Dans cette « volonté d’éradiquer les références judéo-chrétiennes pour une vision plus neutre de l’universel », notamment dans l’Éducation nationale, l’archevêque de Paris voit au fond deux risques : d’une part, celui d’attiser les particularismes en fanatisme. Et d’autre part,de rejeter les chrétiens vers une position de minorité culturelle condamnée au sectarisme.
Des religions pas toujours écoutées
Très apaisant, le ministre de l’intérieur s’est refusé, lui,à parler de crispations sur la laïcité. Manuel Valls en veut pour preuve ses nombreux déplacements dans les lieux de culte, ses rencontres régulières avec les responsables religieux, toutes religions confondues.
« Si l’État ne reconnaît aucun culte, pour autant, il les connaît très bien » s’est-il exclamé. « Il est sans fondement d’affirmer qu’il y aurait une négation du fait religieux aujourd’hui »,a-t-il même ajouté. Il a pourtant ensuite admis que les religions n’avaient pas toujours été suffisamment écoutées lors de précédents débats, allusion sans doute au vote de la loi sur le mariage pour tous, et que certaines idées, comme de supprimer des fêtes religieuses, étaient le fait de « voix peu éclairées ».
Enfin, le ministre socialiste a aussi reconnu que l’on n’était sans doute pas allé jusqu’au bout dans l’enseignement du fait religieux dans les écoles. Certes, « dans notre pays, certains groupes ont une sensibilité exacerbée sur les questions de laïcité mais c'est une minorité » a-t-il expliqué, pour ensuite souligner toute l’importance du christianisme, y compris dans ses oppositions : « en se saisissant des questions de société, l'Église rend service à la société ».

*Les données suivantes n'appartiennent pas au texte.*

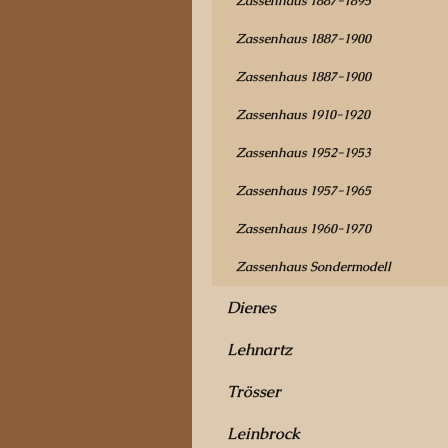
Zassenhaus 1887-1895
Zassenhaus 1887-1900
Zassenhaus 1887-1900
Zassenhaus 1910-1920
Zassenhaus 1952-1953
Zassenhaus 1957-1965
Zassenhaus 1960-1970
Zassenhaus Sondermodell
Dienes
Lehnartz
Trösser
Leinbrock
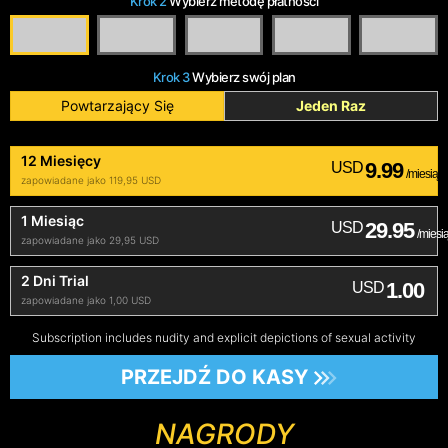
Krok 2
Wybierz metodę płatności
Krok 3
Wybierz swój plan
Powtarzający Się
Jeden Raz
12 Miesięcy
9.99
USD
/miesiąc
zapowiadane jako 119,95 USD
1 Miesiąc
29.95
USD
/miesi
zapowiadane jako 29,95 USD
2 Dni Trial
1.00
USD
zapowiadane jako 1,00 USD
Subscription includes nudity and explicit depictions of sexual activity
PRZEJDŹ DO KASY
NAGRODY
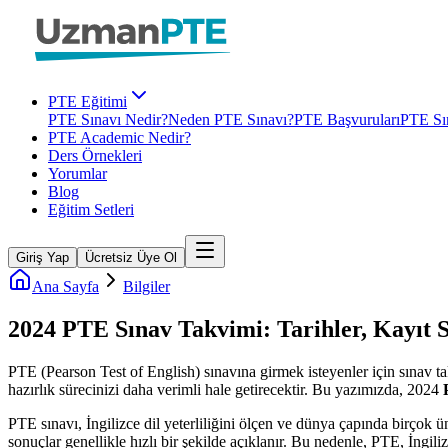
PTE Eğitimi
PTE Sınavı Nedir?
Neden PTE Sınavı?
PTE Başvuruları
PTE Sın
PTE Academic Nedir?
Ders Örnekleri
Yorumlar
Blog
Eğitim Setleri
Giriş Yap
Ücretsiz Üye Ol
Ana Sayfa
Bilgiler
2024 PTE Sınav Takvimi: Tarihler, Kayıt 
PTE (Pearson Test of English) sınavına girmek isteyenler için sınav ta
hazırlık sürecinizi daha verimli hale getirecektir. Bu yazımızda, 2024
PTE sınavı, İngilizce dil yeterliliğini ölçen ve dünya çapında birçok 
sonuçlar genellikle hızlı bir şekilde açıklanır. Bu nedenle, PTE, İngiliz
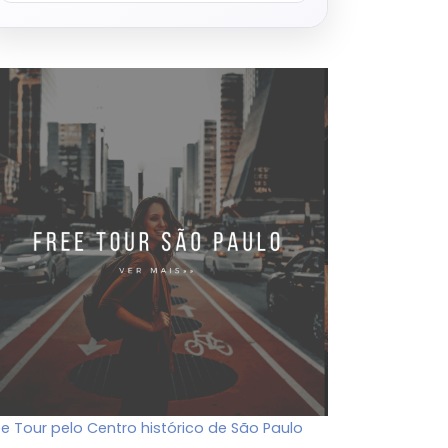
ee Tour pelo Centro histórico de São Paulo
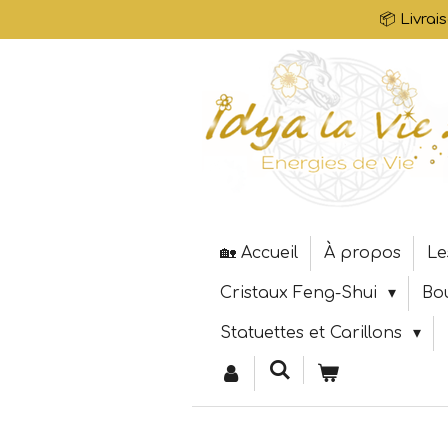
📦 Livrai
Passer
au
contenu
principal
🏡 Accueil
À propos
Le
Cristaux Feng-Shui
Bo
Statuettes et Carillons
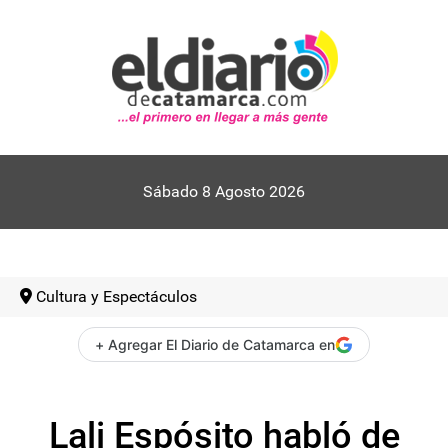
Sábado 8 Agosto 2026
Cultura y Espectáculos
+ Agregar El Diario de Catamarca en
Lali Espósito habló de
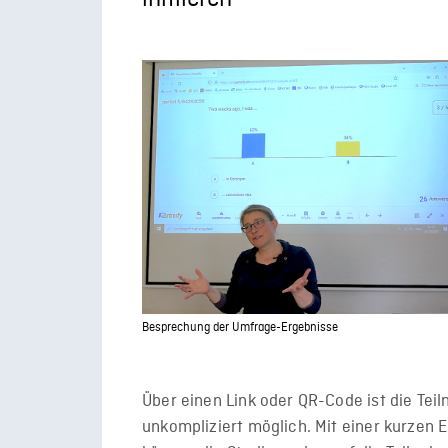
Besprechung der Umfrage-Ergebnisse
Über einen Link oder QR-Code ist die Tei
unkompliziert möglich. Mit einer kurzen 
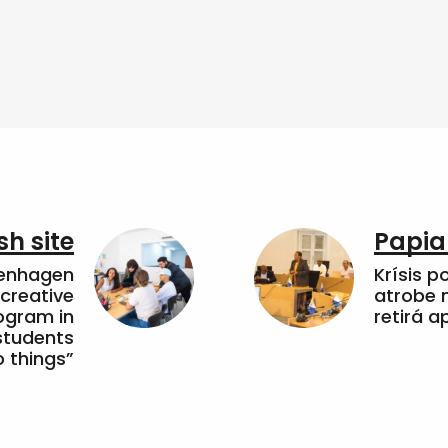
sh site
Papia
penhagen
Krísis p
 creative
atrobe n
ogram in
retirá 
students
 things”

Différence structurelle entre l’Église et la politique
Quoi qu’il en soit, comme l’a dit le cardinal Vingt-Trois, ces difficultés et frottements entre l’État et les religions sont normales : « il y a une différence structurelle et objective entre l'Église et la politique », car les objectifs ne sont pas les mêmes. « Je n'ai pas la responsabilité de la gestion politique de la société mais celle d'affirmer mes convictions » a ainsi expliqué l’archevêque de Paris. Et « ceux qui veulent que la religion soit coextensive à la politique se trompent ». Il est donc vain de « rêver à une sorte d’harmonie institutionnelle » entre les deux sphères, qui n’existera jamais.
Cette illusion existe encore chez quelques catholiques, a-t-il reconnu, ceux qui souhaitent une société politiquement chrétienne. Mais elle est surtout le fait de certains courants de l’islam, qui « n’ont pas une vision différenciée de la gestion du politique et du religieux ».
Sur l’islam justement, et sa capacité d’intégration dans la laïcité, objet de plusieurs questions de la salle, le ministre de l’Intérieur a reconnu que le problème n’était pas toujours simple. Mais justement « l'un des grands défis de la France et de l'Europe, c'est d'assimiler et d’intégrer l'islam ». Pour cela, il faut du temps, et de la patience, a-t-il plaidé :« On demande à l'islam d'accomplir en quelques années ce que d'autres religions ont mis beaucoup plus longtemps à réaliser ».